しかし、女性にも労働が促される状況にも関わらず、法律や社会保障制度が追いついていません。
しかし、育児と介護の役目を女性の仕事と考える環境・風習は変わらず、負担が増すだけなので、女性は手離しで結婚に飛びつくわけにはいきません。
現在の日本では、多くの女性が、
妊娠・出産・育児をする場合、働くことは制限され、退職または休職により、一度は仕事から離れることを余儀なくされます。
女性にとっては、子どもを産み育てたいと思うなら、それと引き換えにキャリアを手離すことが交換条件であるかのようです。
女性は、妊娠・出産・育児をきっかけに、仕事を中断した場合、一般的には夫に経済面で頼らざるを得ない状況になります。
しかし、夫の給与だけで家計を支えるのは困難な状況です。
共働きで生計を立てている場合、女性が出産を機に仕事から離れれば、とたんに不安定な家計に陥ってしまいます。
たとえ、子育ての一定期間の生活が夫の収入だけで可能であっても、その後、
再就職をして、ゼロからスタートする場合、以前の給与と同じ賃金の仕事に就くのは難しいでしょう。
医師、看護師、弁護士、税理士、公認会計士などの専門性の資格があるか、余程の能力や運に恵まれない限り、以前の仕事よりも低賃金の仕事しか残されていない現実が待っています。

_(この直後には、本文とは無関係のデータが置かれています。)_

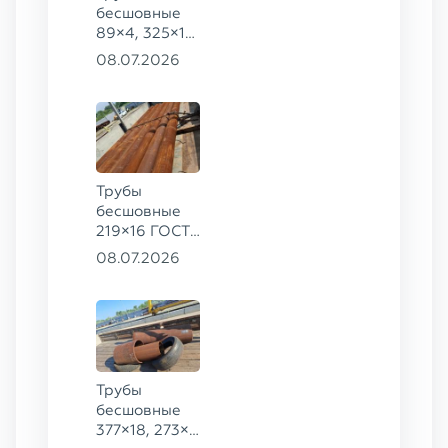
бесшовные
89×4, 325×14
ГОСТ 8732-
08.07.2026
78, ст. 09Г2С
Трубы
бесшовные
219×16 ГОСТ
8732-78, ст.
08.07.2026
09Г2С
Трубы
бесшовные
377×18, 273×8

また、託児所などの子育て支援も充実していない現状では、子供が小さい場合、女性にとっては、正社員への道は難しく、時間の自由の効くパートタイムの仕事しか選択肢がなくなってきます。
「夫の収入に頼れるから大丈夫」という女性も多いでしょう。
しかし、結婚には、死別・離別の可能性がゼロではありません。
余程の資産家を夫にしていない限りは、安心はできないでしょう。
夫の暴力、浮気、度重なる借金・・・等々、離婚を考えた場合でも、女性が経済的に自立する手段がないために離婚できないというケースもあるようです。。
しかし、国外に目を向けてみれば、子育てのために、女性がキャリアを断念する必要がない国はたくさんあるのです。
それは、子育て支援の法制度が整っていること、出産・育児休暇後の職場復帰が法律で保障されているからです。
日本では、男女雇用機会均等法によって、「妊娠、出産、または産前産後休業を理由とする解雇」と、「妊娠、出産等を理由とする解雇以外の不利益取り扱い」は禁止されています。
しかし、フランスのように、産後、職場復帰をした際に、産前と同じ条件で仕事を続けられるための保障まではありません。
産後の女性の再就職を支援するマザーズ・ハローワークのような機関はありますが、
それよりも、女性が産後も辞めずに働けるように、産休後も同条件で職場復帰ができるよう、雇用主に義務付ける法改正が強く望まれます。
出産で辞めていく同僚や、職場復帰をしても以前とは違うポジションで働いている先輩を見て、
女性たちは自分のキャリアの未来や、結婚や出産に伴うリスクを肌で感じ取っています。
その結果、結婚や出産を先延ばしにしたり、躊躇する女性がいるのは当然のことです。